Without this awareness, our thinking, our reactions to life events, and our internal dialogue can become habitual, with routine responses to external stimuli that are triggered automatically, without our conscious awareness. In fact, just as when you are on a hike, you can choose familiar pathways or to blaze new “trails” in your internal, mental landscape. To do this, you simply need to nurture your own inner witness.

Your inner witness is an aspect of your awareness or consciousness that can take a step back, survey a situation, and make an intentional choice on which (neural) pathway to follow. In my experience, over the last 25 years, helping myself and others to develop this inner witness, the personal transformation and renewed enthusiasm for all the possibilities life offers are a natural result of this process.

Here are three easy and fun ways to begin this journey yourself right now.

  1. Catch yourself doing things right. This one can be simple, and is often not easy because we have wide, super highways, or neural pathways, when it comes to being critical of ourselves, to beating ourselves up over “mistakes” made or opportunities missed.

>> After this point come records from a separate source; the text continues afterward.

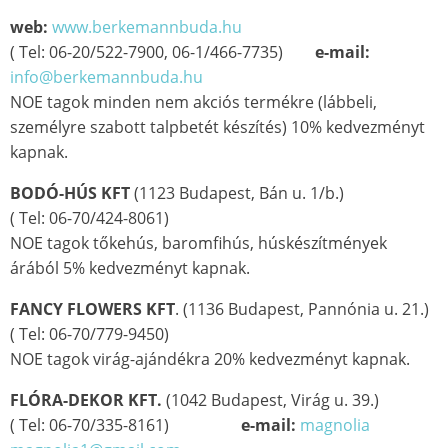
web:
www.berkemannbuda.hu
( Tel: 06-20/522-7900, 06-1/466-7735)
e-mail:
info@berkemannbuda.hu
NOE tagok minden nem akciós termékre (lábbeli,
személyre szabott talpbetét készítés) 10% kedvezményt
kapnak.
BODÓ-HÚS KFT
(1123 Budapest, Bán u. 1/b.)
( Tel: 06-70/424-8061)
NOE tagok tőkehús, baromfihús, húskészítmények
árából 5% kedvezményt kapnak.
FANCY FLOWERS KFT
. (1136 Budapest, Pannónia u. 21.)
( Tel: 06-70/779-9450)
NOE tagok virág-ajándékra 20% kedvezményt kapnak.
FLÓRA-DEKOR KFT.
(1042 Budapest, Virág u. 39.)
( Tel: 06-70/335-8161)
e-mail:
magnolia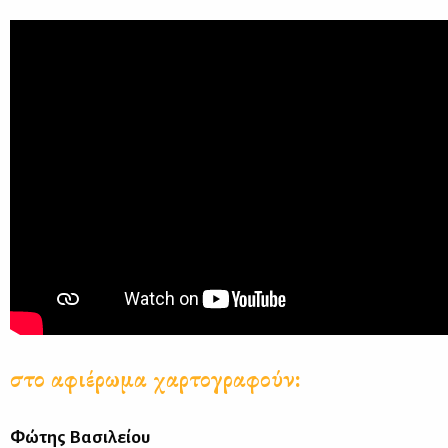
στο αφιέρωμα χαρτογραφούν:
Φώτης Βασιλείου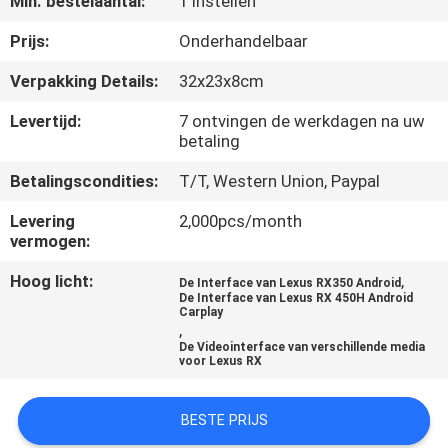
Min. bestelaantal:
1 Instellen
KWALITEITSCONTROLE
Prijs:
Onderhandelbaar
CONTACTEER
Verpakking Details:
32x23x8cm
ONS
Levertijd:
7 ontvingen de werkdagen na uw
betaling
NIEUWS
Betalingscondities:
T/T, Western Union, Paypal
Levering
2,000pcs/month
GEVALLEN
vermogen:
Hoog licht:
,
De Interface van Lexus RX350 Android
SITEMAP
De Interface van Lexus RX 450H Android
Carplay
,
De Videointerface van verschillende media
PRIVACY
voor Lexus RX
POLICY
BESTE PRIJS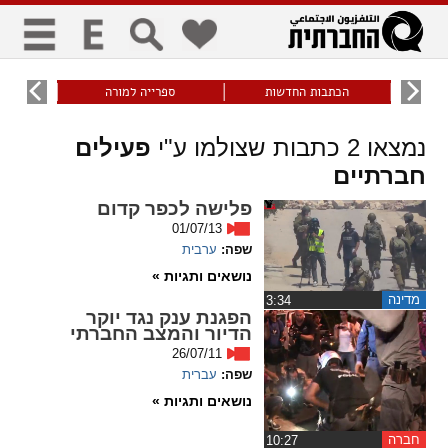
כללי
9
הכתבות החדשות
ספרייה למורה
עוני ו
title
keyboard
visibility_off
נמצאו
2
כתבות שצולמו ע"י
פעילים
ביטול הבהובים
ניווט מקלדת
סימון כותרות
חברתיים
זום
פלישה לכפר קדום
01/07/13
שפה:
ערבית
zoom_in
zoom_out
התרחק
התקרב
נושאים ותגיות »
מדינה
‏3:34
הפגנת ענק נגד יוקר
גופנים
הדיור והמצב החברתי
26/07/11
add_circle_outline
remove_circle_outline
שפה:
עברית
Increase font
Decrease font
נושאים ותגיות »
חברה
‏10:27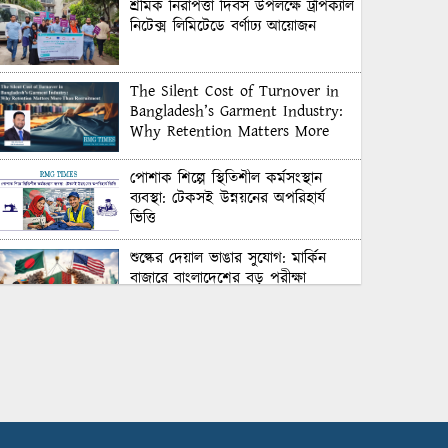
শ্রমিক নিরাপত্তা দিবস উপলক্ষে ট্রপিক্যাল
নিটেক্স লিমিটেডে বর্ণাঢ্য আয়োজন
The Silent Cost of Turnover in
Bangladesh’s Garment Industry:
Why Retention Matters More
Than Recruitment
পোশাক শিল্পে স্থিতিশীল কর্মসংস্থান
ব্যবস্থা: টেকসই উন্নয়নের অপরিহার্য
ভিত্তি
শুল্কের দেয়াল ভাঙার সুযোগ: মার্কিন
বাজারে বাংলাদেশের বড় পরীক্ষা
Honoring Excellence: Texstream
Fashion Ltd. Rewards Best
Workers–2026
Control Union Bangladesh Hosts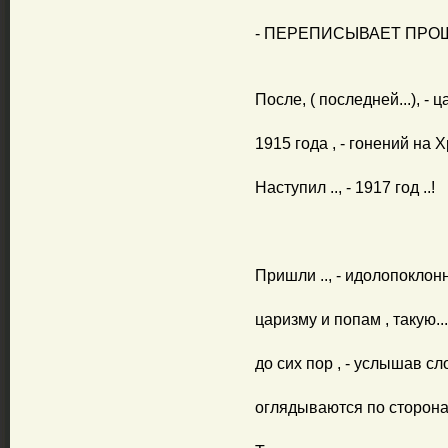
- ПЕРЕПИСЫВАЕТ ПРОШ
После, ( последней...), - 
1915 года , - гонений на 
Наступил .., - 1917 год ..!
Пришли .., - идолопоклонн
царизму и попам , такую..
до сих пор , - услышав сл
оглядываются по сторонам -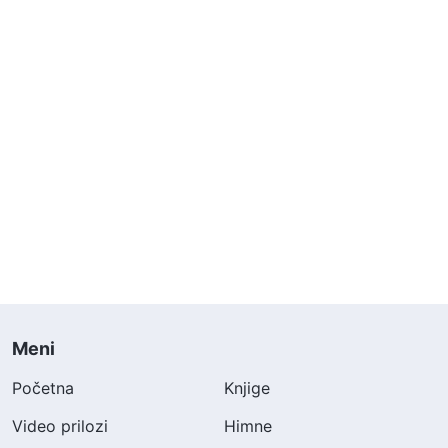
Meni
Početna
Knjige
Video prilozi
Himne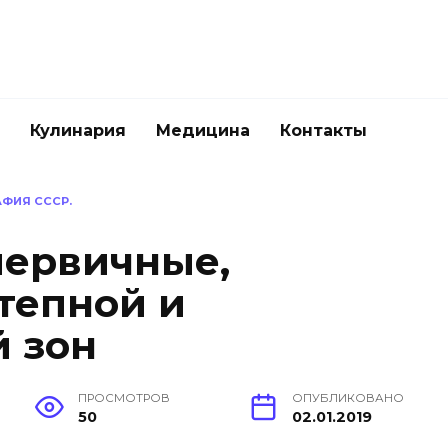
Кулинария
Медицина
Контакты
ФИЯ СССР.
первичные,
тепной и
 зон
ПРОСМОТРОВ
ОПУБЛИКОВАНО
50
02.01.2019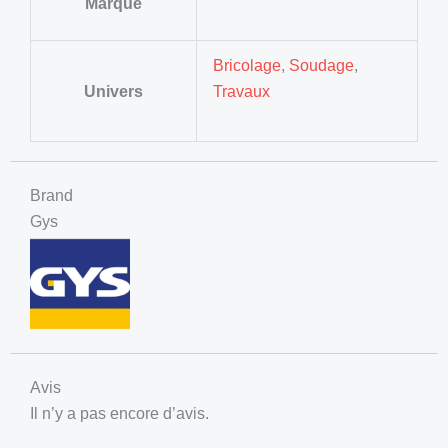
Marque
Bricolage
,
Soudage
,
Univers
Travaux
Brand
Gys
Avis
Il n’y a pas encore d’avis.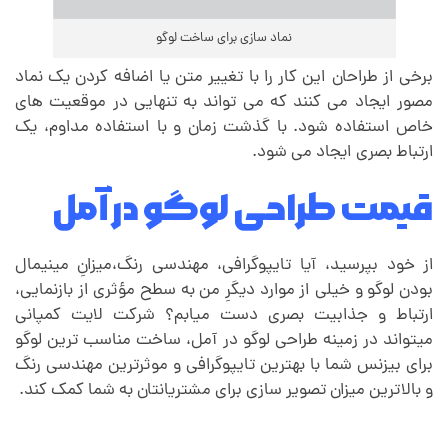
نماد سازی برای ساخت لوگو
برخی از طراحان این کار را با تغییر متن یا اضافه کردن یک نماد
مصور ایجاد می کنند که می تواند به تنهایی در موقعیت های
خاص استفاده شود. با گذشت زمان و با استفاده مداوم، یک
ارتباط بصری ایجاد می شود.
قیمت طراحی لوگو در آمل
از خود بپرسید، آیا تایپوگرافی، مهندسی رنگ،میزانِ مینیمال
بودن لوگو و خیلی از موارد دیگرِ من به سطح مؤثری از بازنمایی،
ارتباط و جذابیت بصری دست میابم؟ شرکت لایت کمپانی
میتواند در زمینه طراحی لوگو در آمل، ساخت مناسب ترین لوگو
برای بیزنس شما با بهترین تایپوگرافی و موثرترین مهندسی رنگ
و بالاترین میزان تصویر سازی برای مشتریانتان به شما کمک کند.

The easiest way to start bushwhacking new pathways is to approach this with a sense of humor. “Wow, I rock at making a cup of coffee!” or “Look at me sweeping up this mess on the floor!” And seriously, one of my personal favorites, “Dang, I’m great at opening the fridge door!”

These are always followed by a deep inner chuckle from your Inner Witness and a high five for giving this part of you a voice! As you develop this pattern of catching yourself doing things right, it will gradually replace the old, familiar pathway of your inner critic. Then, your inner critic is transformed into wise discernment and fulfill its intended role.

  1. Practice self-compassion. Do you ever berate yourself for not having exercised in a long time or beat yourself up for saying the “wrong” thing? “Geez, I was supposed to do yoga/ to meditate every morning and I only made it once! I stink at following through.” Right?

Are you a human? Do humans “make mistakes”? Do you have a learning curve in just about everything? Of course you do. There’s a story of when Edison was experimenting with the light bulb and had tried close to 10,000 different materials without success. One of his assistants expressed a negative judgment around their progress, to which Edison replied, “What do you mean? We have successfully found 10,000 things that don’t work!”

Allow yourself to be human. Ask your Inner Witness to illuminate how you can be compassionate to yourself. “Congratulations for trying something new!” “Way to explore as many possibilities as possible. Now we know this doesn’t work.”

Remember how you would talk to a young child, or a puppy. Encourage yourself. Pick yourself up and dust yourself up and believe that you’ll get “there.” Instead of, “I haven’t _______ in so long!” you can say to yourself compassionately, “Hmmm… I must be coming up on an exercise/ meditating / painting… cycle!” Allow yourself to be perfectly imperfect. 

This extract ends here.